Jack Butler Yeats RHA (29 August 1871 - 28 March 1957) was an Irish artist and Olympic medalist. W. B. Yeats was his brother.
Butler's early style was that of an illustrator; he only began to work regularly in oils in 1906.
His early pictures are simple lyrical depictions of landscapes and figures, predominantly from the west of Ireland - especially of his boyhood home of Sligo.
Yeats's work contains elements of Romanticism.
He later would adopt the style of Expressionism.



Biography

Yeats was born in London, England. He was the youngest son of Irish portraitist John Butler Yeats and the brother of W. B. Yeats, who received the 1923 Nobel Prize in Literature.

He grew up in Sligo with his maternal grandparents, before returning to his parents' home in London in 1887.
Yeats attended the Chiswick School of Art with his sisters Elizabeth and Susan, learning "Freehand drawing in all its branches, practical Geometry and perspective, pottery and tile painting, design for decorative purposes – as in Wall-papers, Furniture, Metalwork, Stained Glass".


Early in his career, Yeats worked as an illustrator for magazines like the Boy's Own Paper and Judy, drew comic strips, including the Sherlock Holmes parody "Chubb-Lock Homes" for Comic Cuts, and wrote articles for Punch under the pseudonym "W. Bird".
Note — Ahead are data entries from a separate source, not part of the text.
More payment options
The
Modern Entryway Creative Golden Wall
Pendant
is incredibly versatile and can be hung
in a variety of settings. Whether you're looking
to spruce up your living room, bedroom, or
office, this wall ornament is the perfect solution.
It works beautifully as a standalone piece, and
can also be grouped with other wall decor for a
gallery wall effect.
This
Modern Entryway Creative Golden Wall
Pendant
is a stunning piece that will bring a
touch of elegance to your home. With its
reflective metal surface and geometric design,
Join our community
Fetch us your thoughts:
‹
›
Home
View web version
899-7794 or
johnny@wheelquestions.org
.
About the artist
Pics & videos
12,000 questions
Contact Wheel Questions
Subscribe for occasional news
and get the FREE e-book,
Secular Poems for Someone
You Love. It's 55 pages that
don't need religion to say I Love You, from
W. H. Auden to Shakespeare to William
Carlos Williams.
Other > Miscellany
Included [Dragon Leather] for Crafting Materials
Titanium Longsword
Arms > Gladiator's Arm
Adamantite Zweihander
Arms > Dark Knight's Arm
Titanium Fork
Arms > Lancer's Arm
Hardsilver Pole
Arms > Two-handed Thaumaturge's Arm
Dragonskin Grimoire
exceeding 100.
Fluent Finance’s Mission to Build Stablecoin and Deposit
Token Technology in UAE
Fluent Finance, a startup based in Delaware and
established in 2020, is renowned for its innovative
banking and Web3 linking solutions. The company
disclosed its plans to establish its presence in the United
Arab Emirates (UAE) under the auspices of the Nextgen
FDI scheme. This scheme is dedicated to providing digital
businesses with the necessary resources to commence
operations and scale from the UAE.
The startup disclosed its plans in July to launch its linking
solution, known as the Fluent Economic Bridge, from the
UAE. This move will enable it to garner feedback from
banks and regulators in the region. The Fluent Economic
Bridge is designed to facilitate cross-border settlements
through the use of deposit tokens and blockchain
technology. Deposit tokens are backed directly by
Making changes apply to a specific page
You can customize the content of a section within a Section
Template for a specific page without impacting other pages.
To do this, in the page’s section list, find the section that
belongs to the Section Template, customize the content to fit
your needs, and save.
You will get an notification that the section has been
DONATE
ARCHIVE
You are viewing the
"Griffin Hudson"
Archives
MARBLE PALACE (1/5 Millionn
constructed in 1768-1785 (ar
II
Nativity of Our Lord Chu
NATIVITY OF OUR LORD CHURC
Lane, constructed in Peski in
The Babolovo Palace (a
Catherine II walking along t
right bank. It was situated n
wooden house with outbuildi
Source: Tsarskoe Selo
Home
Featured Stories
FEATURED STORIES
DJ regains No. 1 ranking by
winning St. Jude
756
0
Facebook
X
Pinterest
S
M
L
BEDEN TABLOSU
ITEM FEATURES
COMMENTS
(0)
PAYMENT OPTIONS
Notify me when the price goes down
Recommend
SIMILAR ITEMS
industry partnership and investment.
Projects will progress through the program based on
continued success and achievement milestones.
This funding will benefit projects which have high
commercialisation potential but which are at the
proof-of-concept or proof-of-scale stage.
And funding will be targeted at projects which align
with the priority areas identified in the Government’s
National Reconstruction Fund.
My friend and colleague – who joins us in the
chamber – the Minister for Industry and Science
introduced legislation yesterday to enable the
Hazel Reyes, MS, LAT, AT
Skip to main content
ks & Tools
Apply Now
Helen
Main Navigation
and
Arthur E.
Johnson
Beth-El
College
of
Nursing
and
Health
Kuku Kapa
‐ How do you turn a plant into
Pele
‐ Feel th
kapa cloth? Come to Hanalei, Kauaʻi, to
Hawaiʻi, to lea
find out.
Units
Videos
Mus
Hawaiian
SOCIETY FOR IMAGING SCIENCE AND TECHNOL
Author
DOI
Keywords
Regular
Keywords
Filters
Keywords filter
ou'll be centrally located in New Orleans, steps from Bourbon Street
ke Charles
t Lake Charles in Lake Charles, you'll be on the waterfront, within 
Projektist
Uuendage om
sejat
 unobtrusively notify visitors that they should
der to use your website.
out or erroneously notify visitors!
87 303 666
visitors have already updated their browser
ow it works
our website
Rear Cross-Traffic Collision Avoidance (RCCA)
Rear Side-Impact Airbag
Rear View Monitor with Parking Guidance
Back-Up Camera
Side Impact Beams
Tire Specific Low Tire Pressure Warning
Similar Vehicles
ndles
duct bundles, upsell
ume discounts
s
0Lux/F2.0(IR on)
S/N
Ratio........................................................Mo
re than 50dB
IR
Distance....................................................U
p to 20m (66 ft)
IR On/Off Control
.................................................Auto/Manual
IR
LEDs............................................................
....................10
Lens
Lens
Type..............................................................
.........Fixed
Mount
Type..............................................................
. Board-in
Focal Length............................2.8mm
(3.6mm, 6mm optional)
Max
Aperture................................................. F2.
In 1894 he married Mary Cottenham, also a native of England and two years his senior, and resided in Wicklow according to the Census of Ireland, 1911.
From around 1920, he developed into an intensely Expressionist artist, moving from illustration to Symbolism.

He was sympathetic to the Irish Republican cause, but not politically active.
However, he believed that 'a painter must be part of the land and of the life he paints', and his own artistic development, as a Modernist and Expressionist, helped articulate a modern Dublin of the 20th century, partly by depicting specifically Irish subjects, but also by doing so in the light of universal themes such as the loneliness of the individual, and the universality of the plight of man.


Samuel Beckett wrote that "Yeats is with the great of our time... because he brings light, as only the great dare to bring light, to the issueless predicament of existence".

The Marxist art critic and author John Berger also paid tribute to Yeats from a very different perspective, praising the artist as a "great painter" with a "sense of the future, an awareness of the possibility of a world other than the one we know".

His favourite subjects included the Irish landscape, horses, circus and travelling players.
His early paintings and drawings are distinguished by an energetic simplicity of line and colour, his later paintings by an extremely vigorous and experimental treatment of often thickly applied paint.


He frequently abandoned the brush altogether, applying paint in a variety of different ways, and was deeply interested in the expressive power of colour.
Despite his position as the most important Irish artist of the 20th century (and the first to sell for over £1m), he took no pupils and allowed no one to watch him work, so he remains a unique figure.

The artist closest to him in style is his friend, the Austrian painter, Oskar Kokoschka.
In 1943 he accepted Victor Waddington as his sole dealer and business manager. Waddington played a crucial role in his career and reputation.
Besides painting, Yeats had a significant interest in theatre and in literature. He was a close friend of Samuel Beckett.


He designed sets for the Abbey Theatre, and three of his own plays were also produced there.
His literary works include The Careless Flower, The Amaranthers (much admired by Beckett), Ah Well, A Romance in Perpetuity, And To You Also, and The Charmed Life.

Yeats's paintings usually bear poetic and evocative titles.
He was elected a member of the Royal Hibernian Academy in 1916.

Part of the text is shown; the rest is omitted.